Auseinander gehen auch die Annahmen, welche Motivation hinter der Unterstützung der Ukraine steht. Für einen Großteil der Amerikaner und Inder geht es um die Verteidigung der Demokratie. Dagegen sagen die meisten Europäer und Türken, es gehe um ihre eigene Sicherheit. Aber 46 Prozent der Russen und 40 Prozent der Chinesen glauben, dass es sich vor allem um die Verteidigung westlicher Dominanz handelt.

Davon scheint auch der Blick auf Stärke oder Schwäche Russlands bestimmt. Die meisten Inder, Chinesen und Russen halten Russland für stärker als sie erwartet hatten oder zumindest so stark wie vermutet.
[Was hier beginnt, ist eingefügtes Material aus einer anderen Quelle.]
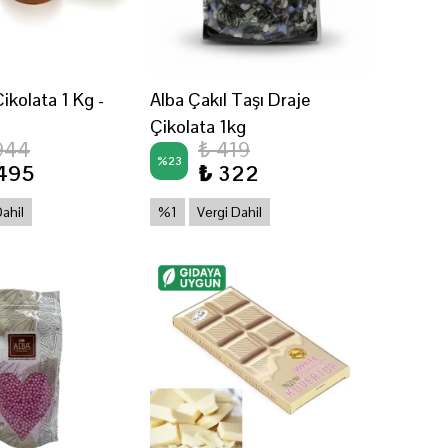
Çikolata 1 Kg -
Alba Çakıl Taşı Draje
Çikolata 1kg
944
₺ 419
%
23
,495
₺ 322
Dahil
%1
Vergi Dahil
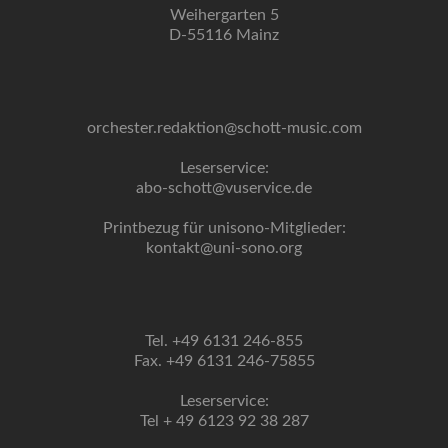
Weihergarten 5
D-55116 Mainz
orchester.redaktion@schott-music.com
Leserservice:
abo-schott@vuservice.de
Printbezug für unisono-Mitglieder:
kontakt@uni-sono.org
Tel. +49 6131 246-855
Fax. +49 6131 246-75855
Leserservice:
Tel + 49 6123 92 38 287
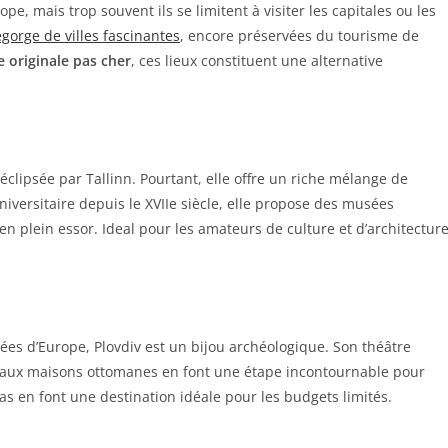
e, mais trop souvent ils se limitent à visiter les capitales ou les
egorge de villes fascinantes
, encore préservées du tourisme de
 originale pas cher
, ces lieux constituent une alternative
éclipsée par Tallinn. Pourtant, elle offre un riche mélange de
niversitaire depuis le XVIIe siècle, elle propose des musées
en plein essor. Ideal pour les amateurs de culture et d’architectur
ées d’Europe, Plovdiv est un bijou archéologique. Son théâtre
 aux maisons ottomanes en font une étape incontournable pour
bas en font une destination idéale pour les budgets limités.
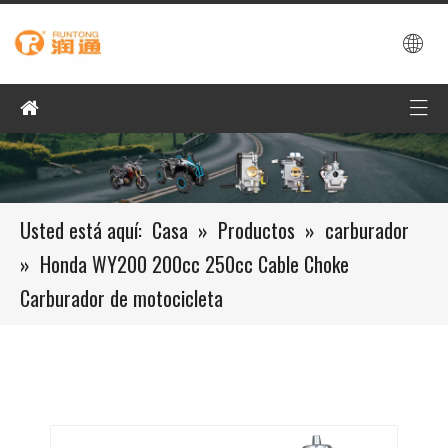
Usted está aquí:
Casa
»
Productos
»
carburador
»
Honda WY200 200cc 250cc Cable Choke
Carburador de motocicleta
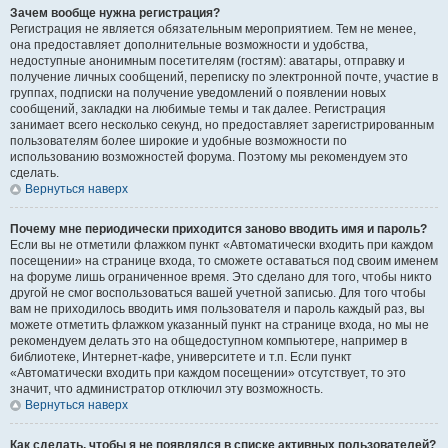
Зачем вообще нужна регистрация?
Регистрация не является обязательным мероприятием. Тем не менее,
она предоставляет дополнительные возможности и удобства,
недоступные анонимным посетителям (гостям): аватары, отправку и
получение личных сообщений, переписку по электронной почте, участие в
группах, подписки на получение уведомлений о появлении новых
сообщений, закладки на любимые темы и так далее. Регистрация
занимает всего несколько секунд, но предоставляет зарегистрированным
пользователям более широкие и удобные возможности по
использованию возможностей форума. Поэтому мы рекомендуем это
сделать.
Вернуться наверх
Почему мне периодически приходится заново вводить имя и пароль?
Если вы не отметили флажком пункт «Автоматически входить при каждом
посещении» на странице входа, то сможете оставаться под своим именем
на форуме лишь ограниченное время. Это сделано для того, чтобы никто
другой не смог воспользоваться вашей учетной записью. Для того чтобы
вам не приходилось вводить имя пользователя и пароль каждый раз, вы
можете отметить флажком указанный пункт на странице входа, но мы не
рекомендуем делать это на общедоступном компьютере, например в
библиотеке, Интернет-кафе, университете и т.п. Если пункт
«Автоматически входить при каждом посещении» отсутствует, то это
значит, что администратор отключил эту возможность.
Вернуться наверх
Как сделать, чтобы я не появлялся в списке активных пользователей?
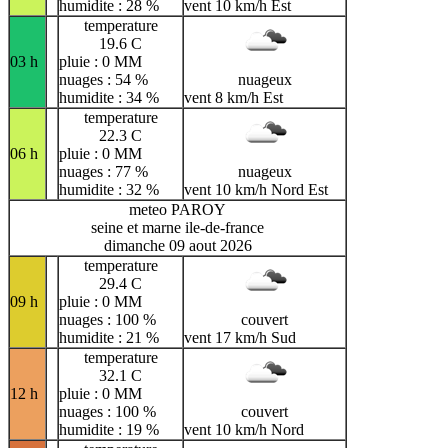
humidite : 28 %
vent 10 km/h Est
temperature
19.6 C
03 h
pluie : 0 MM
nuages : 54 %
nuageux
humidite : 34 %
vent 8 km/h Est
temperature
22.3 C
06 h
pluie : 0 MM
nuages : 77 %
nuageux
humidite : 32 %
vent 10 km/h Nord Est
meteo PAROY
seine et marne ile-de-france
dimanche 09 aout 2026
temperature
29.4 C
09 h
pluie : 0 MM
nuages : 100 %
couvert
humidite : 21 %
vent 17 km/h Sud
temperature
32.1 C
12 h
pluie : 0 MM
nuages : 100 %
couvert
humidite : 19 %
vent 10 km/h Nord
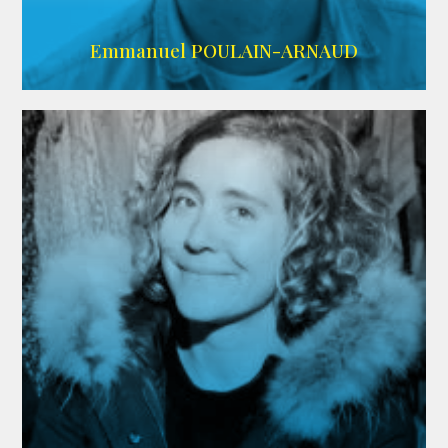
AGENCE SINGULARIST
Emmanuel POULAIN-ARNAUD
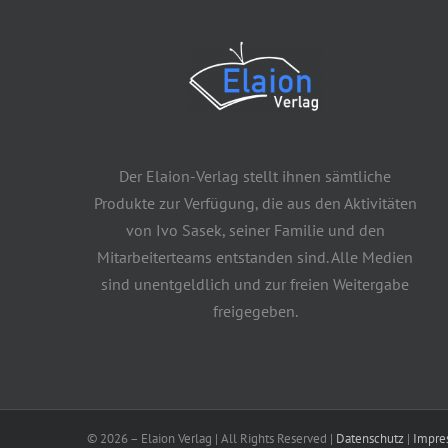
Der Elaion-Verlag stellt ihnen sämtliche
Produkte zur Verfügung, die aus den Aktivitäten
von Ivo Sasek, seiner Familie und den
Mitarbeiterteams entstanden sind. Alle Medien
sind unentgeldlich und zur freien Weitergabe
freigegeben.
©
2026 – Elaion Verlag | All Rights Reserved |
Datenschutz
|
Impre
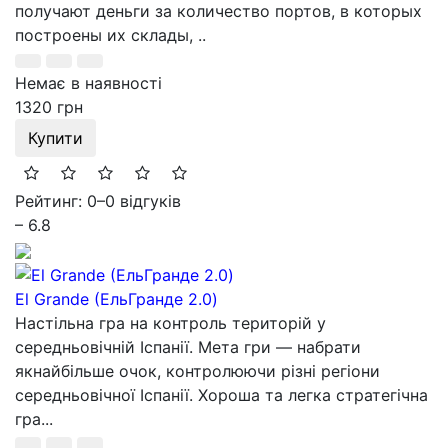
получают деньги за количество портов, в которых
построены их склады, ..
Немає в наявності
1320 грн
Купити
Рейтинг: 0
–
0 відгуків
– 6.8
El Grande (EльГранде 2.0)
Настільна гра на контроль територій у
середньовічній Іспанії. Мета гри — набрати
якнайбільше очок, контролюючи різні регіони
середньовічної Іспанії. Хороша та легка стратегічна
гра...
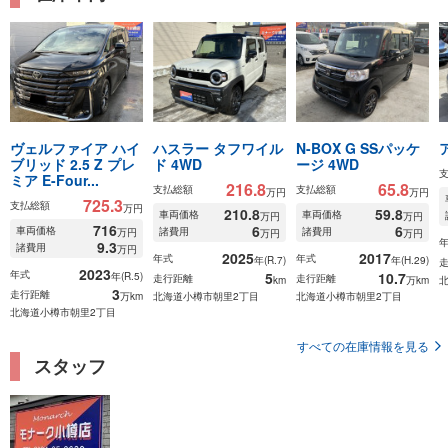
ヴェルファイア ハイ
ハスラー タフワイル
N-BOX G SSパッケ
ブリッド 2.5 Z プレ
ド 4WD
ージ 4WD
ミア E-Four...
216.8
65.8
支払総額
支払総額
万円
万円
725.3
支払総額
万円
210.8
59.8
車両価格
車両価格
万円
万円
716
6
6
車両価格
諸費用
諸費用
万円
万円
万円
9.3
諸費用
万円
2025
2017
年式
年式
年(R.7)
年(H.29)
2023
年式
5
10.7
年(R.5)
走行距離
走行距離
km
万km
3
走行距離
万km
北海道小樽市朝里2丁目
北海道小樽市朝里2丁目
北海道小樽市朝里2丁目
すべての在庫情報を見る
スタッフ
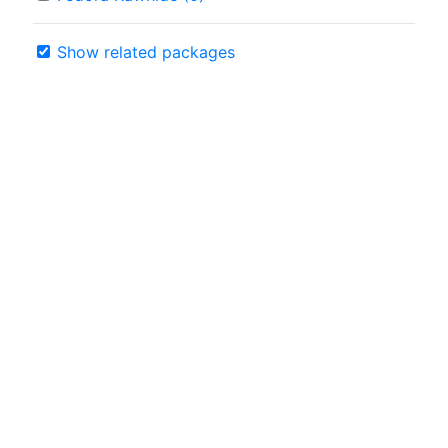
Show related packages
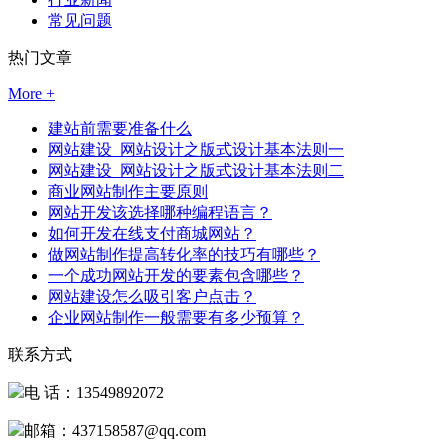
常见问题
热门文章
More +
建站前需要准备什么
网站建设_网站设计之版式设计基本法则一
网站建设_网站设计之版式设计基本法则二
商业网站制作主要原则
网站开发该选择哪种编程语言？
如何开发在线支付商城网站？
做网站制作提高转化率的技巧有哪些？
一个成功网站开发的要素包含哪些？
网站建设怎么吸引客户点击？
企业网站制作一般需要有多少预算？
联系方式
电 话：13549892072
邮箱：437158587@qq.com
Schwächer als gedacht erscheint Russland den Amerikanern und Europäern. Allerdings schloss sich dieser Einschätzung auch jeder vierte Russe an.

Die neue Einigkeit und Entschlossenheit des Westens sagt jedoch noch nichts über die Erwartung zum Stärkeverhältnis in zehn Jahren aus. Viele glauben, dass die von den USA angeführte liberale Ordnung ihre globale Dominanz verlieren wird. Nur sieben Prozent der Russen und sechs Prozent der Chinesen sagen eine anhaltende amerikanische Dominanz voraus. In den USA und in Europa geht jeder Vierte davon aus, dass die Welt von einer Blockbildung beherrscht wird hinter denen einerseits die USA und andererseits China stehen werden.

Die aktuelle Einstellung zu Russland ist die Statistik mit besonders weit auseinander gehenden Bewertungen: Eine überwältigende Mehrheit der Amerikaner (71 Prozent), Briten (77) und EU-Bürger (66) sehen Russland inzwischen als Gegner oder Rivalen, bei Indern (19), Chinesen (20) und Türken (26) ist es nur eine Minderheit. Umgekehrt ist es bei der Annahme, Russland sei eher Verbündeter und Partner: Das glauben nur noch acht Prozent der Briten, 14 Prozent der Amerikaner und 15 Prozent der EU-Bürger, aber 69 Prozent der Türken, 79 Prozent der Chinesen und 80 Prozent der Inder.